_EXERCISE BRIEF_: Reproduction of part of the material below, pictures omitted: copy exactly, and only, the lines starting with the one with "p. ej. Bogotá" and going on through the one with "homem procurado pela Justiça".
==================================================
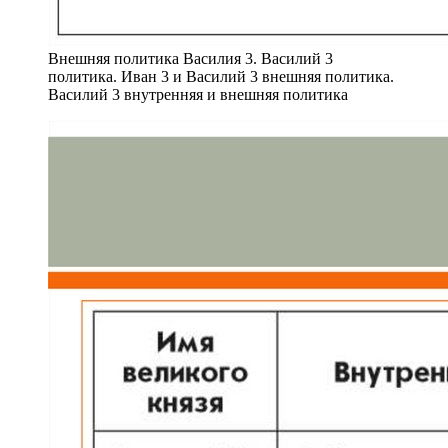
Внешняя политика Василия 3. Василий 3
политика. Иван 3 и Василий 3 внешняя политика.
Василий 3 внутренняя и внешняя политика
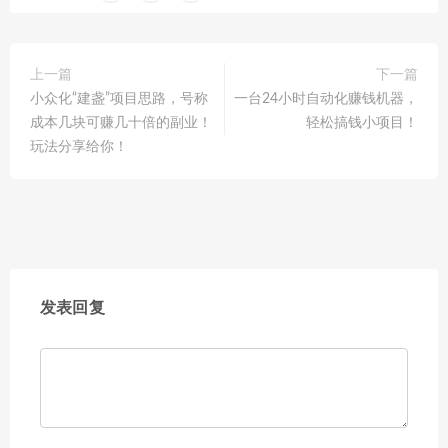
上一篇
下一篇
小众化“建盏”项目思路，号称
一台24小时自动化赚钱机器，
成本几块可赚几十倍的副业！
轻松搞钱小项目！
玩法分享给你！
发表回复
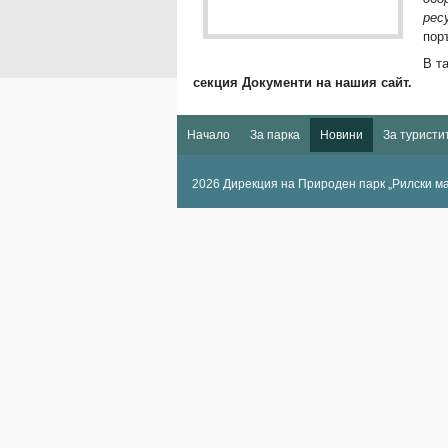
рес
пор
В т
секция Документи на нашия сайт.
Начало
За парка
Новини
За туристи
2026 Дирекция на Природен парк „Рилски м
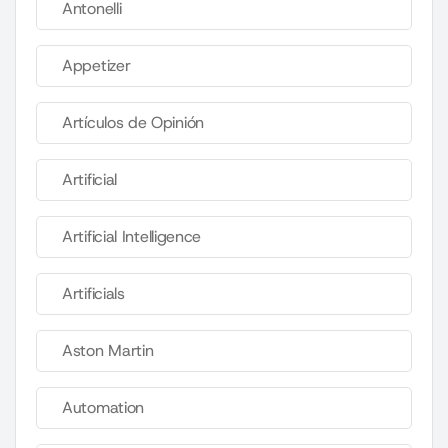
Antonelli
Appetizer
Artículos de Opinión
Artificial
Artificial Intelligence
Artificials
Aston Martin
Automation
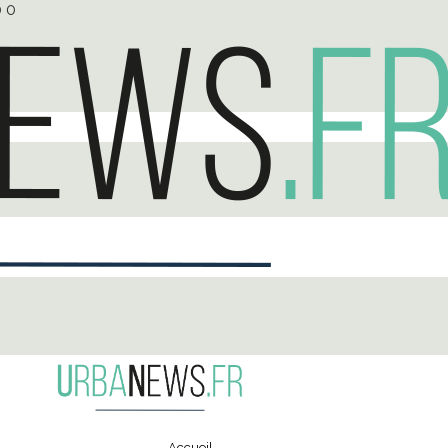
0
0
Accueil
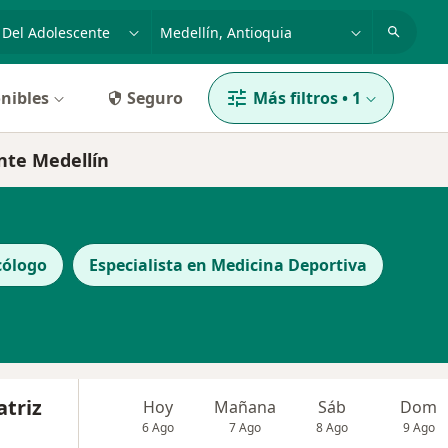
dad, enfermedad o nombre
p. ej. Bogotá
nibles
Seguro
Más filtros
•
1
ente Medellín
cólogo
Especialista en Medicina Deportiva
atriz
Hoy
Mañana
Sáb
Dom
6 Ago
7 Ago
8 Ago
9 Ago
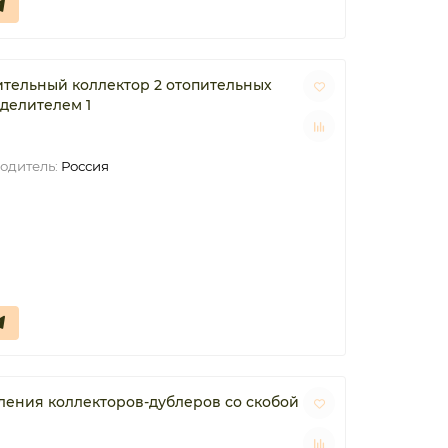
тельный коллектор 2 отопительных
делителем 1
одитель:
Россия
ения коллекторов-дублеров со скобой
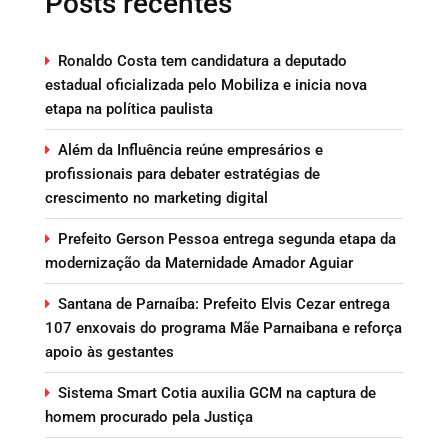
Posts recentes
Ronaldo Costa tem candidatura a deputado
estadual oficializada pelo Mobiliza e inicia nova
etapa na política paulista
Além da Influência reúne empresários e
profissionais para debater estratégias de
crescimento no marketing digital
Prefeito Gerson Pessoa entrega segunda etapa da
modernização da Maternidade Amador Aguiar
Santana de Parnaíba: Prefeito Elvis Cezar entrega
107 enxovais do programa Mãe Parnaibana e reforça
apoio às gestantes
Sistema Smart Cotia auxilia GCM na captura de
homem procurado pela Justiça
==================================================
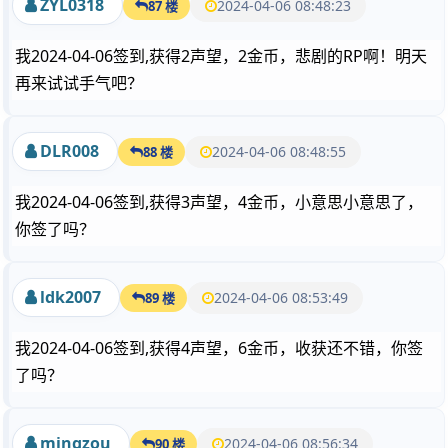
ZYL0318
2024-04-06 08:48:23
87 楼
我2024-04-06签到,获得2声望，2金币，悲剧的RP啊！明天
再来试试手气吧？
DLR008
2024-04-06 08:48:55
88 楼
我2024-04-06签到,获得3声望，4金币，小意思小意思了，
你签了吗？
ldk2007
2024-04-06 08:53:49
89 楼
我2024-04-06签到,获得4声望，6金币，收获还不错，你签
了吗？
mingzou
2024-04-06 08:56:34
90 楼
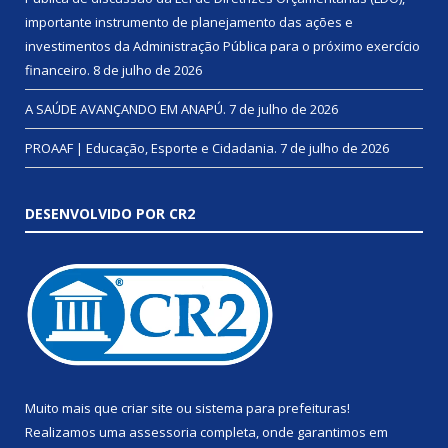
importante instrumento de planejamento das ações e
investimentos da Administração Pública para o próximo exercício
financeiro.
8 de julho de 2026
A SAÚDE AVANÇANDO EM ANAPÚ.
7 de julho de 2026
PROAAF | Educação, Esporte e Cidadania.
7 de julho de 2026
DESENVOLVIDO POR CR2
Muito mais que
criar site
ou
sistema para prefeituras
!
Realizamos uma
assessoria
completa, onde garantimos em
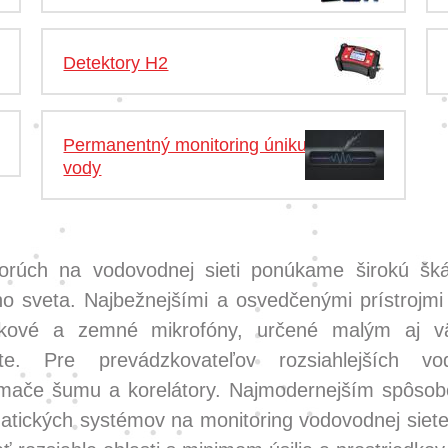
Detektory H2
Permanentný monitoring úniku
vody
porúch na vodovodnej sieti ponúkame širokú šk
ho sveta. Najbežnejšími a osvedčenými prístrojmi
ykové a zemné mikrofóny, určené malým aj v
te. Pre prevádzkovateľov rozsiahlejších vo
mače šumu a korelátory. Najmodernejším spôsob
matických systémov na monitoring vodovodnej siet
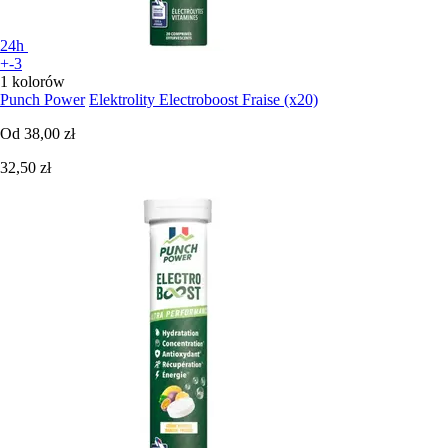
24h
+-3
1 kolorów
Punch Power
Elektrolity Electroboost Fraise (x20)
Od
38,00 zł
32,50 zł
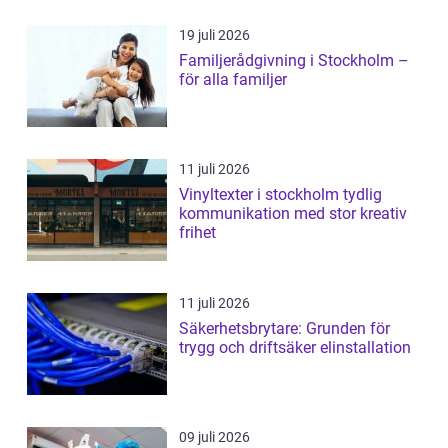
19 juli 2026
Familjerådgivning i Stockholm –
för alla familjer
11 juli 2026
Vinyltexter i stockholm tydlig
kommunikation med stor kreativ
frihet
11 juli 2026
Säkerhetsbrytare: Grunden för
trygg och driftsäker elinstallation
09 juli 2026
==================================================
_YOUR SOLUTION_:
p. ej. Bogotá
nibles
Seguro
Más filtros
•
1
ente Medellín
cólogo
Especialista en Medicina Deportiva
atriz
Hoy
Mañana
Sáb
Dom
6 Ago
7 Ago
8 Ago
9 Ago
тельный коллектор 2 отопительных
делителем 1
одитель:
Россия
ения коллекторов-дублеров со скобой
Posts recentes
Ronaldo Costa tem candidatura a deputado
estadual oficializada pelo Mobiliza e inicia nova
etapa na política paulista
Além da Influência reúne empresários e
profissionais para debater estratégias de
crescimento no marketing digital
Prefeito Gerson Pessoa entrega segunda etapa da
modernização da Maternidade Amador Aguiar
Santana de Parnaíba: Prefeito Elvis Cezar entrega
107 enxovais do programa Mãe Parnaibana e reforça
apoio às gestantes
Sistema Smart Cotia auxilia GCM na captura de
homem procurado pela Justiça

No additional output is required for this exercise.